THEY COULD NOT be farther apart, yet closer together. The Shaky Hands, with their loose and jangling pop assembly of bubbly choruses rising to the top of a wave of classic rock, are the perfect snapshot of Portland rock 'n' roll: carefree, blue collar to the point of appearing disheveled, and imbued with a ferocious work ethic. The quartet approached album number three, Let it Die, free of the lumbering weight that dragged down their much anticipated, yet ultimately disappointing second album, Lunglight. The new recording is a heroic dose of rock that was created in the basement but aims for the stars.

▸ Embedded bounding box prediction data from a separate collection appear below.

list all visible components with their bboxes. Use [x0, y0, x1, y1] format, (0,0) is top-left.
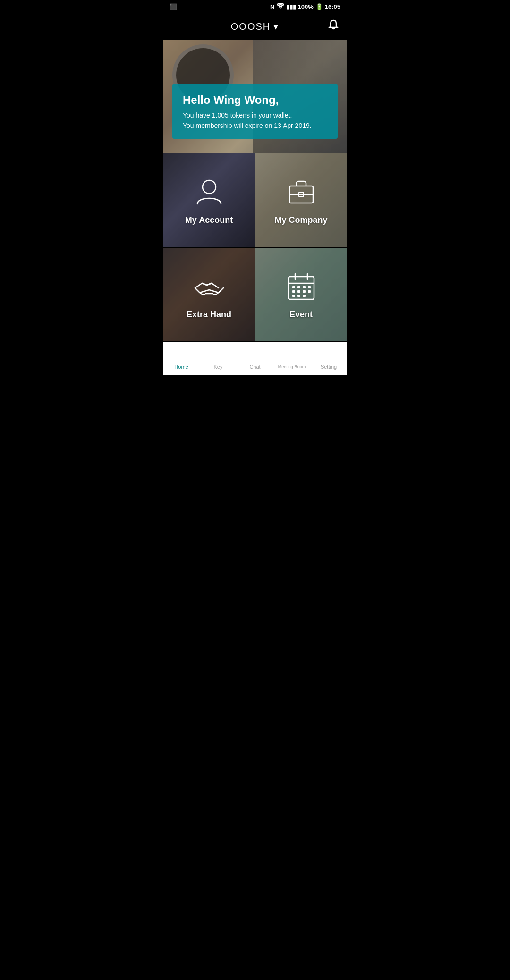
- my-account-tile[interactable]: My Account: [163, 153, 255, 247]
- svg-point-21: [327, 352, 330, 355]
- svg-rect-10: [303, 286, 306, 288]
- svg-rect-11: [308, 286, 311, 288]
- nfc-icon: N: [270, 3, 274, 10]
- tile-1-content: My Account: [185, 176, 233, 225]
- meeting-icon: [286, 348, 298, 363]
- hero-membership: You membership will expire on 13 Apr 201…: [183, 122, 327, 129]
- svg-rect-15: [308, 290, 311, 293]
- nav-home[interactable]: Home: [163, 342, 200, 375]
- svg-point-0: [203, 180, 216, 194]
- tile-4-label: Event: [289, 310, 313, 320]
- tile-2-content: My Company: [274, 176, 327, 225]
- svg-rect-17: [298, 295, 300, 297]
- svg-rect-13: [298, 290, 300, 293]
- menu-tiles-grid: My Account My Company: [163, 153, 347, 342]
- status-right: N ▮▮▮ 100% 🔋 16:05: [270, 3, 340, 11]
- svg-rect-9: [298, 286, 300, 288]
- hero-section: Hello Wing Wong, You have 1,005 tokens i…: [163, 40, 347, 153]
- nav-meeting-room[interactable]: Meeting Room: [273, 342, 310, 375]
- home-icon: [176, 348, 187, 362]
- hero-greeting: Hello Wing Wong,: [183, 93, 327, 107]
- nav-meeting-label: Meeting Room: [278, 364, 306, 369]
- wifi-icon: [277, 3, 284, 11]
- svg-rect-12: [292, 290, 295, 293]
- my-company-tile[interactable]: My Company: [255, 153, 347, 247]
- svg-rect-16: [292, 295, 295, 297]
- svg-rect-18: [303, 295, 306, 297]
- nav-key[interactable]: Key: [200, 342, 237, 375]
- account-icon: [193, 176, 226, 209]
- nav-chat[interactable]: Chat: [237, 342, 273, 375]
- battery-icon: 🔋: [315, 3, 323, 10]
- battery-text: 100%: [298, 3, 314, 10]
- status-bar: ⬛ N ▮▮▮ 100% 🔋 16:05: [163, 0, 347, 13]
- nav-setting[interactable]: Setting: [310, 342, 347, 375]
- app-title-group[interactable]: OOOSH ▾: [231, 21, 279, 32]
- bottom-navigation: Home Key Chat: [163, 342, 347, 375]
- tile-3-label: Extra Hand: [187, 310, 231, 320]
- app-header: OOOSH ▾: [163, 13, 347, 40]
- nav-setting-label: Setting: [321, 364, 337, 370]
- notification-bell-button[interactable]: [327, 19, 340, 34]
- chat-icon: [249, 348, 261, 362]
- svg-rect-8: [292, 286, 295, 288]
- nav-chat-label: Chat: [249, 364, 260, 370]
- status-left: ⬛: [170, 3, 177, 10]
- key-icon: [212, 348, 224, 362]
- app-title: OOOSH: [231, 21, 271, 32]
- company-icon: [285, 176, 318, 209]
- nav-home-label: Home: [174, 364, 188, 370]
- calendar-icon: [285, 270, 318, 303]
- tile-1-label: My Account: [185, 215, 233, 225]
- tile-2-label: My Company: [274, 215, 327, 225]
- hero-tokens: You have 1,005 tokens in your wallet.: [183, 111, 327, 119]
- camera-icon: ⬛: [170, 3, 177, 10]
- nav-key-label: Key: [214, 364, 223, 370]
- chevron-down-icon: ▾: [273, 21, 279, 32]
- setting-icon: [323, 348, 334, 362]
- handshake-icon: [193, 270, 226, 303]
- tile-3-content: Extra Hand: [187, 270, 231, 320]
- extra-hand-tile[interactable]: Extra Hand: [163, 247, 255, 342]
- svg-rect-14: [303, 290, 306, 293]
- tile-4-content: Event: [285, 270, 318, 320]
- time-display: 16:05: [325, 3, 340, 10]
- hero-info-card: Hello Wing Wong, You have 1,005 tokens i…: [172, 84, 338, 139]
- signal-icon: ▮▮▮: [286, 3, 296, 10]
- event-tile[interactable]: Event: [255, 247, 347, 342]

Panther, meanwhile, eschews such straightforwardness. The onetime solo vessel for Charlie Salas-Humara, Panther was more performance art than music performance, challenging listeners and unsuspecting club patrons with a confrontational and dizzying array of spastic electronics, rubber-limbed dancing, and vocals that were more yelped than sung. Salas-Humara later added the drumming backbone of Joe Kelly, anchoring their sound into a more comfortable niche, one that finally takes shape on their latest, Entropy.

No longer just a quick flicker and flame, Entropy is a deconstructed rock record that strips and reassembles the genre with an outsider's flair. Some critics will even namedrop Steely Dan when discussing lead single "Birds that Move." It's a misguided comparison, although much like Fagen and Becker, Panther's Salas-Humara and Kelly joyfully couldn't care less about preconceived notions of sound, musical direction, and the overly indulgent nature of their art.

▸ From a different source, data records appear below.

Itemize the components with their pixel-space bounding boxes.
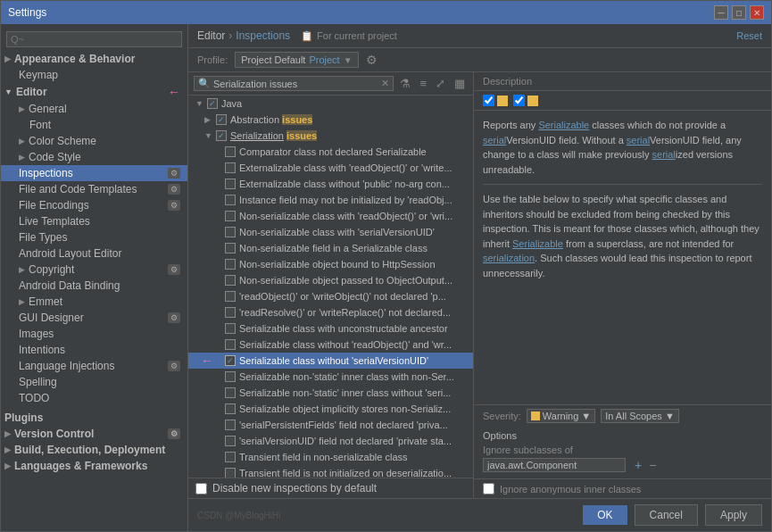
tree-item-nonser2[interactable]: Non-serializable class with 'serialVersi… xyxy=(188,224,473,240)
sidebar-item-keymap[interactable]: Keymap xyxy=(1,67,187,83)
scope-dropdown[interactable]: In All Scopes ▼ xyxy=(601,409,679,423)
breadcrumb-editor[interactable]: Editor xyxy=(197,29,225,42)
tree-checkbox-readobject[interactable] xyxy=(225,291,236,302)
cancel-button[interactable]: Cancel xyxy=(635,504,698,526)
tree-item-transient1[interactable]: Transient field in non-serializable clas… xyxy=(188,449,473,465)
tree-checkbox-nonser-http[interactable] xyxy=(225,259,236,270)
tree-checkbox-ser-implicit[interactable] xyxy=(225,403,236,414)
profile-gear-icon[interactable]: ⚙ xyxy=(366,53,378,67)
tree-checkbox-abstraction[interactable] xyxy=(216,114,227,125)
tree-item-readresolve[interactable]: 'readResolve()' or 'writeReplace()' not … xyxy=(188,304,473,320)
tree-item-serialization[interactable]: ▼ Serialization issues xyxy=(188,128,473,144)
tree-checkbox-nonser1[interactable] xyxy=(225,211,236,221)
tree-item-abstraction[interactable]: ▶ Abstraction issues xyxy=(188,112,473,128)
sidebar-search-input[interactable] xyxy=(6,31,182,47)
ok-button[interactable]: OK xyxy=(583,505,627,525)
tree-checkbox-ser-inner1[interactable] xyxy=(225,371,236,382)
sidebar-item-live-templates[interactable]: Live Templates xyxy=(1,213,187,229)
tree-checkbox-ext2[interactable] xyxy=(225,179,236,189)
tree-checkbox-ext1[interactable] xyxy=(225,162,236,173)
tree-checkbox-ser-unconstr[interactable] xyxy=(225,323,236,334)
maximize-button[interactable]: □ xyxy=(732,5,746,20)
tree-item-ser-inner1[interactable]: Serializable non-'static' inner class wi… xyxy=(188,369,473,385)
minimize-button[interactable]: ─ xyxy=(714,5,728,20)
tree-checkbox-transient1[interactable] xyxy=(225,452,236,462)
tree-item-ser-noid[interactable]: Serializable class without 'serialVersio… xyxy=(188,353,473,369)
tree-checkbox-nonser-field[interactable] xyxy=(225,243,236,254)
apply-button[interactable]: Apply xyxy=(705,504,762,526)
tree-checkbox-readresolve[interactable] xyxy=(225,307,236,318)
close-button[interactable]: ✕ xyxy=(750,5,764,20)
tree-item-ser-inner2[interactable]: Serializable non-'static' inner class wi… xyxy=(188,385,473,401)
tree-checkbox-ser-noid[interactable] xyxy=(225,355,236,366)
tree-item-comparator[interactable]: Comparator class not declared Serializab… xyxy=(188,144,473,160)
tree-checkbox-java[interactable] xyxy=(207,98,218,109)
sidebar-item-file-code-templates[interactable]: File and Code Templates ⚙ xyxy=(1,181,187,197)
sidebar-item-language-injections[interactable]: Language Injections ⚙ xyxy=(1,358,187,374)
reset-button[interactable]: Reset xyxy=(736,30,762,41)
sidebar-item-copyright[interactable]: ▶ Copyright ⚙ xyxy=(1,262,187,278)
expand-icon[interactable]: ⤢ xyxy=(433,76,448,91)
sidebar-item-appearance[interactable]: ▶ Appearance & Behavior xyxy=(1,51,187,67)
sidebar-item-version-control[interactable]: ▶ Version Control ⚙ xyxy=(1,426,187,442)
group-icon[interactable]: ▦ xyxy=(452,76,468,91)
sidebar-item-images[interactable]: Images xyxy=(1,326,187,342)
tree-item-ser-implicit[interactable]: Serializable object implicitly stores no… xyxy=(188,401,473,417)
sidebar-item-android-layout[interactable]: Android Layout Editor xyxy=(1,245,187,262)
tree-item-externalizable2[interactable]: Externalizable class without 'public' no… xyxy=(188,176,473,192)
sidebar-item-font[interactable]: Font xyxy=(1,117,187,133)
disable-new-checkbox[interactable] xyxy=(195,483,207,495)
tree-checkbox-ser-noread[interactable] xyxy=(225,339,236,350)
tree-item-java[interactable]: ▼ Java xyxy=(188,96,473,112)
profile-select[interactable]: Project Default Project ▼ xyxy=(235,52,358,68)
tree-checkbox-ser-persist[interactable] xyxy=(225,420,236,430)
tree-item-externalizable1[interactable]: Externalizable class with 'readObject()'… xyxy=(188,160,473,176)
sidebar-item-languages[interactable]: ▶ Languages & Frameworks xyxy=(1,458,187,474)
severity-check-1[interactable] xyxy=(483,95,494,106)
tree-checkbox-comparator[interactable] xyxy=(225,146,236,157)
severity-check-2[interactable] xyxy=(513,95,525,106)
tree-checkbox-ser-inner2[interactable] xyxy=(225,387,236,398)
tree-checkbox-inst[interactable] xyxy=(225,195,236,205)
tree-item-transient2[interactable]: Transient field is not initialized on de… xyxy=(188,465,473,478)
tree-checkbox-nonser2[interactable] xyxy=(225,227,236,237)
sidebar-item-file-encodings[interactable]: File Encodings ⚙ xyxy=(1,197,187,213)
sidebar-item-build[interactable]: ▶ Build, Execution, Deployment xyxy=(1,442,187,458)
sidebar-item-code-style[interactable]: ▶ Code Style xyxy=(1,149,187,165)
search-clear-icon[interactable]: ✕ xyxy=(381,78,389,89)
sidebar-item-file-types[interactable]: File Types xyxy=(1,229,187,245)
search-input[interactable] xyxy=(213,79,381,89)
options-value-input[interactable] xyxy=(483,458,626,472)
tree-item-nonser1[interactable]: Non-serializable class with 'readObject(… xyxy=(188,208,473,224)
tree-item-readobject[interactable]: 'readObject()' or 'writeObject()' not de… xyxy=(188,288,473,304)
sidebar-item-general[interactable]: ▶ General xyxy=(1,101,187,117)
sidebar-item-inspections[interactable]: Inspections ⚙ xyxy=(1,165,187,181)
tree-item-nonser-obj[interactable]: Non-serializable object passed to Object… xyxy=(188,272,473,288)
remove-button[interactable]: − xyxy=(649,458,656,472)
sort-icon[interactable]: ≡ xyxy=(417,76,429,91)
tree-checkbox-ser-uid[interactable] xyxy=(225,436,236,446)
sidebar-item-intentions[interactable]: Intentions xyxy=(1,342,187,358)
tree-checkbox-nonser-obj[interactable] xyxy=(225,275,236,286)
severity-dropdown[interactable]: Warning ▼ xyxy=(527,409,595,423)
sidebar-item-editor[interactable]: ▼ Editor ← xyxy=(1,83,187,101)
sidebar-item-emmet[interactable]: ▶ Emmet xyxy=(1,294,187,310)
sidebar-item-color-scheme[interactable]: ▶ Color Scheme xyxy=(1,133,187,149)
filter-icon[interactable]: ⚗ xyxy=(397,76,413,91)
tree-checkbox-serialization[interactable] xyxy=(216,130,227,141)
breadcrumb-for-current-project[interactable]: For current project xyxy=(317,30,397,41)
tree-item-nonser-http[interactable]: Non-serializable object bound to HttpSes… xyxy=(188,256,473,272)
tree-item-ser-unconstr[interactable]: Serializable class with unconstructable … xyxy=(188,320,473,337)
sidebar-item-gui-designer[interactable]: GUI Designer ⚙ xyxy=(1,310,187,326)
tree-item-ser-noread[interactable]: Serializable class without 'readObject()… xyxy=(188,337,473,353)
sidebar-item-todo[interactable]: TODO xyxy=(1,390,187,406)
sidebar-item-android-data[interactable]: Android Data Binding xyxy=(1,278,187,294)
sidebar-item-plugins[interactable]: Plugins xyxy=(1,410,187,426)
tree-item-ser-uid[interactable]: 'serialVersionUID' field not declared 'p… xyxy=(188,433,473,449)
ignore-anon-checkbox[interactable] xyxy=(483,483,494,495)
breadcrumb-inspections[interactable]: Inspections xyxy=(236,29,290,42)
tree-item-nonser-field[interactable]: Non-serializable field in a Serializable… xyxy=(188,240,473,256)
sidebar-item-spelling[interactable]: Spelling xyxy=(1,374,187,390)
tree-item-ser-persist[interactable]: 'serialPersistentFields' field not decla… xyxy=(188,417,473,433)
tree-item-instance-field[interactable]: Instance field may not be initialized by… xyxy=(188,192,473,208)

So it would seem as if these two bands have little in common other than the logo that adorns their new releases (Kill Rock Stars is set to release both bands' albums this week), but as they share a bar table—and countless drinks—in a somewhat botched attempt to interview each other, it's abundantly clear that if not a collective sound, both the Shaky Hands and Panther share a musical course. Just as Let it Die is a more streamlined and comfortable recording, Entropy is the same, dragging Panther from the outskirts of the pop music wastelands into a locale that is more welcoming, if not downright accessible. Both releases are the third for each act, and their similar arcs—quick out of the gate, but still struggling to establish artistic footing as time passes—mirror each other. Proof that for the Shaky Hands and Panther, sometimes even the smallest similarities can trump the greatest of differences.

MERCURY: It seems that both bands, despite their differences, found themselves at a similar place with these new albums.

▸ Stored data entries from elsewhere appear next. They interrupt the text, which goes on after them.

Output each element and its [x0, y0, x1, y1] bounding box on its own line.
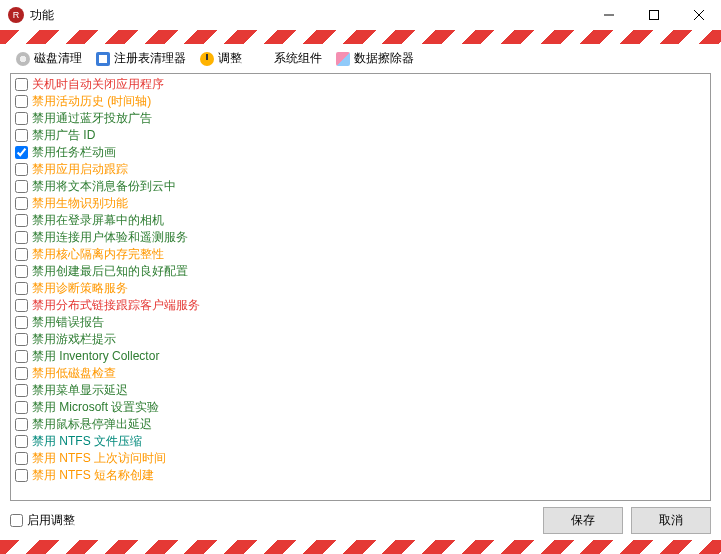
list-item-label: 禁用通过蓝牙投放广告: [32, 110, 152, 127]
tool-system-components[interactable]: 系统组件: [250, 48, 328, 69]
titlebar: R 功能: [0, 0, 721, 30]
list-item[interactable]: 禁用 NTFS 上次访问时间: [13, 450, 708, 467]
list-item[interactable]: 禁用诊断策略服务: [13, 280, 708, 297]
list-item-label: 禁用诊断策略服务: [32, 280, 128, 297]
options-list[interactable]: 关机时自动关闭应用程序禁用活动历史 (时间轴)禁用通过蓝牙投放广告禁用广告 ID…: [11, 74, 710, 500]
list-item-checkbox[interactable]: [15, 197, 28, 210]
list-item[interactable]: 禁用创建最后已知的良好配置: [13, 263, 708, 280]
list-item[interactable]: 关机时自动关闭应用程序: [13, 76, 708, 93]
list-item-label: 禁用 NTFS 上次访问时间: [32, 450, 166, 467]
minimize-button[interactable]: [586, 0, 631, 30]
list-item-checkbox[interactable]: [15, 469, 28, 482]
list-item-label: 禁用连接用户体验和遥测服务: [32, 229, 188, 246]
eraser-icon: [336, 52, 350, 66]
list-item[interactable]: 禁用任务栏动画: [13, 144, 708, 161]
list-item-checkbox[interactable]: [15, 452, 28, 465]
app-icon: R: [8, 7, 24, 23]
list-item-label: 禁用菜单显示延迟: [32, 382, 128, 399]
list-item-checkbox[interactable]: [15, 231, 28, 244]
list-item-label: 关机时自动关闭应用程序: [32, 76, 164, 93]
maximize-button[interactable]: [631, 0, 676, 30]
list-item-label: 禁用错误报告: [32, 314, 104, 331]
enable-adjust-toggle[interactable]: 启用调整: [10, 512, 75, 529]
list-item-label: 禁用游戏栏提示: [32, 331, 116, 348]
list-item-label: 禁用 Microsoft 设置实验: [32, 399, 159, 416]
list-item[interactable]: 禁用通过蓝牙投放广告: [13, 110, 708, 127]
list-item[interactable]: 禁用广告 ID: [13, 127, 708, 144]
tool-adjust[interactable]: 调整: [194, 48, 248, 69]
list-item[interactable]: 禁用错误报告: [13, 314, 708, 331]
save-button[interactable]: 保存: [543, 507, 623, 534]
list-item-label: 禁用任务栏动画: [32, 144, 116, 161]
list-item[interactable]: 禁用鼠标悬停弹出延迟: [13, 416, 708, 433]
list-item-label: 禁用应用启动跟踪: [32, 161, 128, 178]
list-item-checkbox[interactable]: [15, 129, 28, 142]
list-item[interactable]: 禁用核心隔离内存完整性: [13, 246, 708, 263]
list-item[interactable]: 禁用应用启动跟踪: [13, 161, 708, 178]
list-item-checkbox[interactable]: [15, 95, 28, 108]
list-item-checkbox[interactable]: [15, 248, 28, 261]
list-item[interactable]: 禁用在登录屏幕中的相机: [13, 212, 708, 229]
tool-data-eraser[interactable]: 数据擦除器: [330, 48, 420, 69]
tool-disk-cleanup[interactable]: 磁盘清理: [10, 48, 88, 69]
enable-adjust-checkbox[interactable]: [10, 514, 23, 527]
list-item[interactable]: 禁用游戏栏提示: [13, 331, 708, 348]
list-item-label: 禁用鼠标悬停弹出延迟: [32, 416, 152, 433]
list-item-checkbox[interactable]: [15, 180, 28, 193]
list-item-checkbox[interactable]: [15, 333, 28, 346]
list-item[interactable]: 禁用菜单显示延迟: [13, 382, 708, 399]
tool-registry-cleaner[interactable]: 注册表清理器: [90, 48, 192, 69]
hazard-stripe-bottom: [0, 540, 721, 554]
list-item-checkbox[interactable]: [15, 163, 28, 176]
list-item-checkbox[interactable]: [15, 435, 28, 448]
list-item-checkbox[interactable]: [15, 316, 28, 329]
list-item[interactable]: 禁用 Microsoft 设置实验: [13, 399, 708, 416]
close-button[interactable]: [676, 0, 721, 30]
list-item[interactable]: 禁用连接用户体验和遥测服务: [13, 229, 708, 246]
list-item[interactable]: 禁用 Inventory Collector: [13, 348, 708, 365]
list-item-checkbox[interactable]: [15, 299, 28, 312]
content-panel: 关机时自动关闭应用程序禁用活动历史 (时间轴)禁用通过蓝牙投放广告禁用广告 ID…: [10, 73, 711, 501]
list-item[interactable]: 禁用 NTFS 文件压缩: [13, 433, 708, 450]
list-item-label: 禁用核心隔离内存完整性: [32, 246, 164, 263]
adjust-icon: [200, 52, 214, 66]
list-item[interactable]: 禁用分布式链接跟踪客户端服务: [13, 297, 708, 314]
list-item-checkbox[interactable]: [15, 350, 28, 363]
list-item-label: 禁用在登录屏幕中的相机: [32, 212, 164, 229]
svg-rect-0: [649, 11, 658, 20]
list-item-checkbox[interactable]: [15, 367, 28, 380]
windows-icon: [256, 52, 270, 66]
footer: 启用调整 保存 取消: [0, 501, 721, 540]
list-item-label: 禁用 NTFS 文件压缩: [32, 433, 142, 450]
list-item-checkbox[interactable]: [15, 214, 28, 227]
enable-adjust-label: 启用调整: [27, 512, 75, 529]
cancel-button[interactable]: 取消: [631, 507, 711, 534]
list-item-label: 禁用分布式链接跟踪客户端服务: [32, 297, 200, 314]
list-item-label: 禁用将文本消息备份到云中: [32, 178, 176, 195]
tool-registry-label: 注册表清理器: [114, 50, 186, 67]
registry-icon: [96, 52, 110, 66]
list-item-checkbox[interactable]: [15, 384, 28, 397]
tool-system-label: 系统组件: [274, 50, 322, 67]
list-item-label: 禁用低磁盘检查: [32, 365, 116, 382]
list-item-checkbox[interactable]: [15, 401, 28, 414]
list-item-checkbox[interactable]: [15, 282, 28, 295]
hazard-stripe-top: [0, 30, 721, 44]
disk-icon: [16, 52, 30, 66]
list-item-checkbox[interactable]: [15, 112, 28, 125]
list-item-label: 禁用 Inventory Collector: [32, 348, 159, 365]
list-item-checkbox[interactable]: [15, 265, 28, 278]
list-item-checkbox[interactable]: [15, 146, 28, 159]
list-item-checkbox[interactable]: [15, 78, 28, 91]
list-item-label: 禁用生物识别功能: [32, 195, 128, 212]
list-item-checkbox[interactable]: [15, 418, 28, 431]
tool-adjust-label: 调整: [218, 50, 242, 67]
list-item[interactable]: 禁用低磁盘检查: [13, 365, 708, 382]
list-item-label: 禁用创建最后已知的良好配置: [32, 263, 188, 280]
list-item-label: 禁用活动历史 (时间轴): [32, 93, 151, 110]
list-item[interactable]: 禁用活动历史 (时间轴): [13, 93, 708, 110]
list-item[interactable]: 禁用生物识别功能: [13, 195, 708, 212]
list-item[interactable]: 禁用 NTFS 短名称创建: [13, 467, 708, 484]
tool-eraser-label: 数据擦除器: [354, 50, 414, 67]
list-item[interactable]: 禁用将文本消息备份到云中: [13, 178, 708, 195]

NICHOLAS DELFFS (the Shaky Hands): Well, we're a different band. There were no conscious decisions to change—at least not for myself—but with Jake [Morris] in the band and us changing as people; this album is a result of that.

CHARLIE SALAS-HUMARA (Panther): I heard you were listening to a lot of Tom Petty and wanted to make a stripped-down rock record.

ND: That was an idea we tossed out.

JAKE MORRIS (the Shaky Hands): Well, we were never in the studio saying, "That take wasn't Tom Petty enough!"

MAYHAW HOONS (the Shaky Hands): We've all had the same influences since the beginning, but I guess people just hear them more now than before.

CSH: The record still sounds like you, but it's just a nicer recording.

ND: Well, it was the first real studio we've ever been to. The others were just...

MH: ...some guy's house. The reason it's stripped down wasn't exactly a conscious decision, but we only had 10 days to record and mix the record. We had no time to think about doing something else.

What about for Panther?

CSH: For us, it's the opposite. We wrote the record while recording it. It was nice to be able to do that, but there is a sense of overdoing it as well; making 20 guitars sound like one.

Is there a fine line between changing the band's sound yet not going so far as to upset your fanbase?

ND: I don't have that fear of going too far. I think it happens naturally.

MH: We've had enough people come and go that it affects our sound, plus Nick doesn't write the same songs again and again.

CSH: Our three records are so different, we can't really care about changing our sound. We've already alienated fans of our first record—I got hate mail—so you just continue with it. It's art—you have to be able to do something different.